##### Task input #####

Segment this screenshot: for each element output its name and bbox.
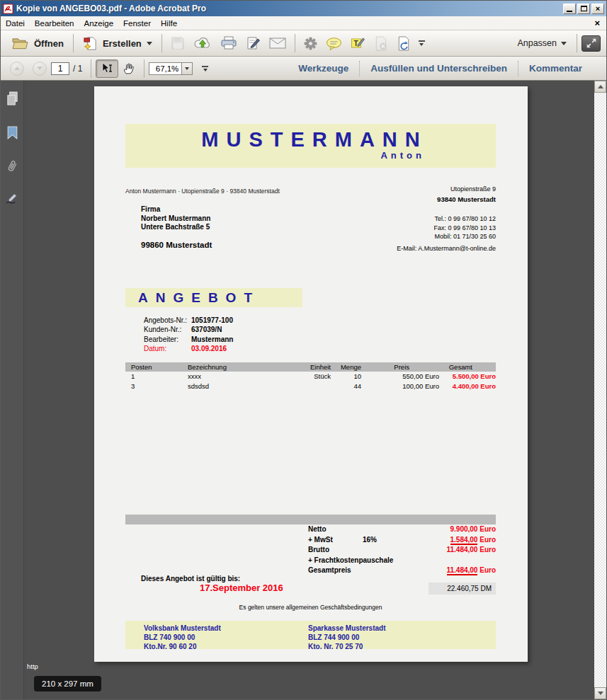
zoom-level-input[interactable] — [149, 62, 181, 75]
bookmarks-icon[interactable] — [7, 126, 18, 139]
customer-number: 637039/N — [191, 326, 222, 333]
page-size-tooltip: 210 x 297 mm — [34, 676, 101, 692]
offer-fields: Angebots-Nr.:1051977-100 Kunden-Nr.:6370… — [144, 316, 233, 354]
letterhead-surname: MUSTERMANN — [125, 129, 496, 150]
comment-button[interactable] — [322, 35, 346, 52]
page-number-input[interactable] — [51, 62, 69, 75]
create-button[interactable]: Erstellen — [78, 33, 157, 54]
offer-field-row: Bearbeiter:Mustermann — [144, 335, 233, 344]
menu-bearbeiten[interactable]: Bearbeiten — [30, 18, 79, 29]
tab-kommentar[interactable]: Kommentar — [518, 63, 593, 74]
upload-cloud-button[interactable] — [189, 34, 216, 52]
comment-bubble-icon — [326, 37, 342, 50]
own-address-block: Utopienstraße 9 93840 Musterstadt — [437, 185, 496, 204]
sign-button[interactable] — [242, 34, 265, 52]
tab-werkzeuge[interactable]: Werkzeuge — [288, 63, 359, 74]
hand-tool-button[interactable] — [118, 60, 140, 77]
offer-number: 1051977-100 — [191, 316, 233, 324]
scroll-down-button[interactable] — [594, 687, 606, 699]
sign-pen-icon — [246, 36, 261, 50]
toolbar-separator — [161, 34, 162, 52]
maximize-button[interactable] — [577, 4, 590, 14]
signatures-icon[interactable] — [5, 193, 20, 205]
envelope-icon — [269, 38, 286, 49]
total-row-brutto: Brutto 11.484,00 Euro — [125, 545, 496, 556]
previous-page-button[interactable] — [6, 59, 28, 78]
offer-title: ANGEBOT — [125, 288, 302, 307]
document-pane[interactable]: MUSTERMANN Anton Anton Mustermann · Utop… — [24, 81, 594, 699]
offer-title-banner: ANGEBOT — [125, 288, 302, 307]
toolbar-separator — [73, 34, 74, 52]
zoom-control — [149, 62, 193, 75]
maximize-icon — [581, 6, 587, 11]
totals-separator-bar — [125, 515, 496, 524]
chevron-down-icon — [561, 42, 567, 45]
sender-line: Anton Mustermann · Utopienstraße 9 · 938… — [125, 188, 280, 195]
recipient-line: Norbert Mustermann — [141, 214, 210, 224]
table-row: 1 xxxx Stück 10 550,00 Euro 5.500,00 Eur… — [125, 372, 496, 381]
page-thumbnails-icon[interactable] — [6, 91, 19, 107]
reading-mode-button[interactable] — [582, 35, 601, 52]
validity-label: Dieses Angebot ist gültig bis: — [141, 575, 240, 583]
select-cursor-icon — [101, 62, 113, 75]
close-document-icon[interactable]: × — [594, 18, 600, 28]
acrobat-window: Kopie von ANGEBO03.pdf - Adobe Acrobat P… — [0, 0, 607, 700]
email-button[interactable] — [265, 35, 290, 51]
scroll-up-button[interactable] — [594, 81, 606, 93]
navigation-toolbar: / 1 Werkzeuge Ausfüllen und Unterschreib… — [1, 57, 606, 81]
toolbar-separator — [577, 34, 577, 52]
open-button[interactable]: Öffnen — [6, 34, 69, 53]
letterhead-forename: Anton — [125, 150, 425, 161]
document-refresh-icon — [397, 36, 411, 51]
scrollbar-track[interactable] — [594, 93, 606, 687]
pdf-page: MUSTERMANN Anton Anton Mustermann · Utop… — [94, 86, 528, 662]
cloud-upload-icon — [193, 36, 212, 50]
menu-bar: Datei Bearbeiten Anzeige Fenster Hilfe × — [1, 16, 606, 30]
highlight-text-button[interactable]: T — [346, 34, 370, 52]
offer-date: 03.09.2016 — [191, 345, 227, 352]
zoom-dropdown-button[interactable] — [181, 62, 193, 75]
minimize-icon — [567, 11, 572, 12]
offer-field-row: Angebots-Nr.:1051977-100 — [144, 316, 233, 325]
minimize-button[interactable] — [563, 4, 576, 14]
menu-fenster[interactable]: Fenster — [118, 18, 156, 29]
bank-details-banner: Volksbank Musterstadt BLZ 740 900 00 Kto… — [125, 621, 496, 649]
save-icon — [171, 36, 185, 50]
zoom-overflow-button[interactable] — [198, 64, 212, 74]
toolbar-separator — [91, 59, 91, 78]
refresh-document-button[interactable] — [392, 34, 415, 53]
contact-email: E-Mail: A.Mustermann@t-online.de — [397, 244, 496, 253]
page-count-label: / 1 — [73, 64, 82, 74]
select-tool-button[interactable] — [96, 59, 118, 78]
print-button[interactable] — [216, 34, 242, 52]
customize-button[interactable]: Anpassen — [511, 35, 572, 51]
attachments-icon[interactable] — [4, 157, 20, 176]
menu-datei[interactable]: Datei — [1, 18, 30, 29]
own-city: 93840 Musterstadt — [437, 195, 496, 205]
letterhead-banner: MUSTERMANN Anton — [125, 124, 496, 168]
save-button[interactable] — [166, 34, 189, 52]
contact-fax: Fax: 0 99 67/80 10 13 — [397, 224, 496, 233]
next-page-button[interactable] — [28, 59, 51, 78]
toolbar-overflow-button[interactable] — [415, 38, 429, 48]
link-hint-text: http — [27, 662, 38, 670]
delete-page-button[interactable] — [370, 34, 392, 53]
task-pane-tabs: Werkzeuge Ausfüllen und Unterschreiben K… — [288, 61, 601, 76]
acrobat-pdf-icon — [3, 4, 13, 14]
close-button[interactable]: × — [591, 4, 604, 14]
toolbar-separator — [144, 59, 144, 78]
menu-hilfe[interactable]: Hilfe — [156, 18, 182, 29]
close-icon: × — [596, 5, 600, 13]
total-row-mwst: + MwSt 16% 1.584,00 Euro — [125, 535, 496, 546]
tab-ausfuellen-unterschreiben[interactable]: Ausfüllen und Unterschreiben — [360, 63, 518, 74]
contact-mobil: Mobil: 01 71/30 25 60 — [397, 232, 496, 241]
settings-button[interactable] — [300, 35, 322, 52]
recipient-line: Untere Bachstraße 5 — [141, 223, 210, 232]
chevron-down-icon — [147, 42, 152, 45]
window-title: Kopie von ANGEBO03.pdf - Adobe Acrobat P… — [16, 4, 206, 13]
main-area: MUSTERMANN Anton Anton Mustermann · Utop… — [1, 81, 606, 699]
menu-anzeige[interactable]: Anzeige — [79, 18, 118, 29]
terms-line: Es gelten unsere allgemeinen Geschäftsbe… — [125, 604, 496, 611]
vertical-scrollbar[interactable] — [594, 81, 606, 699]
recipient-line: Firma — [141, 205, 210, 214]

#####

**Task details**
Without the pictures, retype all of the data above exactly.

**Problem solution**
Segment this screenshot: for each element output its name and bbox.
zoom-level-input[interactable] — [149, 62, 181, 75]
bookmarks-icon[interactable] — [7, 126, 18, 139]
customer-number: 637039/N — [191, 326, 222, 333]
page-size-tooltip: 210 x 297 mm — [34, 676, 101, 692]
offer-fields: Angebots-Nr.:1051977-100 Kunden-Nr.:6370… — [144, 316, 233, 354]
letterhead-surname: MUSTERMANN — [125, 129, 496, 150]
comment-button[interactable] — [322, 35, 346, 52]
page-number-input[interactable] — [51, 62, 69, 75]
create-button[interactable]: Erstellen — [78, 33, 157, 54]
offer-field-row: Bearbeiter:Mustermann — [144, 335, 233, 344]
menu-bearbeiten[interactable]: Bearbeiten — [30, 18, 79, 29]
tab-kommentar[interactable]: Kommentar — [518, 63, 593, 74]
upload-cloud-button[interactable] — [189, 34, 216, 52]
comment-bubble-icon — [326, 37, 342, 50]
own-address-block: Utopienstraße 9 93840 Musterstadt — [437, 185, 496, 204]
sign-button[interactable] — [242, 34, 265, 52]
tab-werkzeuge[interactable]: Werkzeuge — [288, 63, 359, 74]
hand-tool-button[interactable] — [118, 60, 140, 77]
offer-number: 1051977-100 — [191, 316, 233, 324]
scroll-down-button[interactable] — [594, 687, 606, 699]
sign-pen-icon — [246, 36, 261, 50]
toolbar-separator — [161, 34, 162, 52]
maximize-button[interactable] — [577, 4, 590, 14]
signatures-icon[interactable] — [5, 193, 20, 205]
envelope-icon — [269, 38, 286, 49]
total-row-brutto: Brutto 11.484,00 Euro — [125, 545, 496, 556]
previous-page-button[interactable] — [6, 59, 28, 78]
offer-title: ANGEBOT — [125, 288, 302, 307]
document-pane[interactable]: MUSTERMANN Anton Anton Mustermann · Utop… — [24, 81, 594, 699]
offer-title-banner: ANGEBOT — [125, 288, 302, 307]
toolbar-separator — [73, 34, 74, 52]
zoom-control — [149, 62, 193, 75]
maximize-icon — [581, 6, 587, 11]
totals-separator-bar — [125, 515, 496, 524]
chevron-down-icon — [561, 42, 567, 45]
sender-line: Anton Mustermann · Utopienstraße 9 · 938… — [125, 188, 280, 195]
recipient-line: Norbert Mustermann — [141, 214, 210, 224]
table-row: 1 xxxx Stück 10 550,00 Euro 5.500,00 Eur… — [125, 372, 496, 381]
page-thumbnails-icon[interactable] — [6, 91, 19, 107]
reading-mode-button[interactable] — [582, 35, 601, 52]
validity-label: Dieses Angebot ist gültig bis: — [141, 575, 240, 583]
select-cursor-icon — [101, 62, 113, 75]
close-document-icon[interactable]: × — [594, 18, 600, 28]
acrobat-window: Kopie von ANGEBO03.pdf - Adobe Acrobat P… — [0, 0, 607, 700]
email-button[interactable] — [265, 35, 290, 51]
scroll-up-button[interactable] — [594, 81, 606, 93]
navigation-toolbar: / 1 Werkzeuge Ausfüllen und Unterschreib… — [1, 57, 606, 81]
toolbar-separator — [577, 34, 577, 52]
open-button[interactable]: Öffnen — [6, 34, 69, 53]
letterhead-forename: Anton — [125, 150, 425, 161]
document-refresh-icon — [397, 36, 411, 51]
scrollbar-track[interactable] — [594, 93, 606, 687]
pdf-page: MUSTERMANN Anton Anton Mustermann · Utop… — [94, 86, 528, 662]
cloud-upload-icon — [193, 36, 212, 50]
menu-bar: Datei Bearbeiten Anzeige Fenster Hilfe × — [1, 16, 606, 30]
highlight-text-button[interactable]: T — [346, 34, 370, 52]
offer-date: 03.09.2016 — [191, 345, 227, 352]
zoom-dropdown-button[interactable] — [181, 62, 193, 75]
minimize-icon — [567, 11, 572, 12]
offer-field-row: Angebots-Nr.:1051977-100 — [144, 316, 233, 325]
minimize-button[interactable] — [563, 4, 576, 14]
menu-fenster[interactable]: Fenster — [118, 18, 156, 29]
bank-details-banner: Volksbank Musterstadt BLZ 740 900 00 Kto… — [125, 621, 496, 649]
save-icon — [171, 36, 185, 50]
zoom-overflow-button[interactable] — [198, 64, 212, 74]
toolbar-separator — [91, 59, 91, 78]
refresh-document-button[interactable] — [392, 34, 415, 53]
contact-email: E-Mail: A.Mustermann@t-online.de — [397, 244, 496, 253]
page-count-label: / 1 — [73, 64, 82, 74]
select-tool-button[interactable] — [96, 59, 118, 78]
print-button[interactable] — [216, 34, 242, 52]
customize-button[interactable]: Anpassen — [511, 35, 572, 51]
attachments-icon[interactable] — [4, 157, 20, 176]
menu-datei[interactable]: Datei — [1, 18, 30, 29]
own-city: 93840 Musterstadt — [437, 195, 496, 205]
letterhead-banner: MUSTERMANN Anton — [125, 124, 496, 168]
save-button[interactable] — [166, 34, 189, 52]
contact-fax: Fax: 0 99 67/80 10 13 — [397, 224, 496, 233]
next-page-button[interactable] — [28, 59, 51, 78]
toolbar-overflow-button[interactable] — [415, 38, 429, 48]
link-hint-text: http — [27, 662, 38, 670]
delete-page-button[interactable] — [370, 34, 392, 53]
task-pane-tabs: Werkzeuge Ausfüllen und Unterschreiben K… — [288, 61, 601, 76]
acrobat-pdf-icon — [3, 4, 13, 14]
close-button[interactable]: × — [591, 4, 604, 14]
toolbar-separator — [144, 59, 144, 78]
menu-hilfe[interactable]: Hilfe — [156, 18, 182, 29]
close-icon: × — [596, 5, 600, 13]
total-row-mwst: + MwSt 16% 1.584,00 Euro — [125, 535, 496, 546]
tab-ausfuellen-unterschreiben[interactable]: Ausfüllen und Unterschreiben — [360, 63, 518, 74]
contact-mobil: Mobil: 01 71/30 25 60 — [397, 232, 496, 241]
settings-button[interactable] — [300, 35, 322, 52]
recipient-line: Untere Bachstraße 5 — [141, 223, 210, 232]
chevron-down-icon — [147, 42, 152, 45]
window-title: Kopie von ANGEBO03.pdf - Adobe Acrobat P… — [16, 4, 206, 13]
main-area: MUSTERMANN Anton Anton Mustermann · Utop… — [1, 81, 606, 699]
menu-anzeige[interactable]: Anzeige — [79, 18, 118, 29]
terms-line: Es gelten unsere allgemeinen Geschäftsbe… — [125, 604, 496, 611]
vertical-scrollbar[interactable] — [594, 81, 606, 699]
recipient-line: Firma — [141, 205, 210, 214]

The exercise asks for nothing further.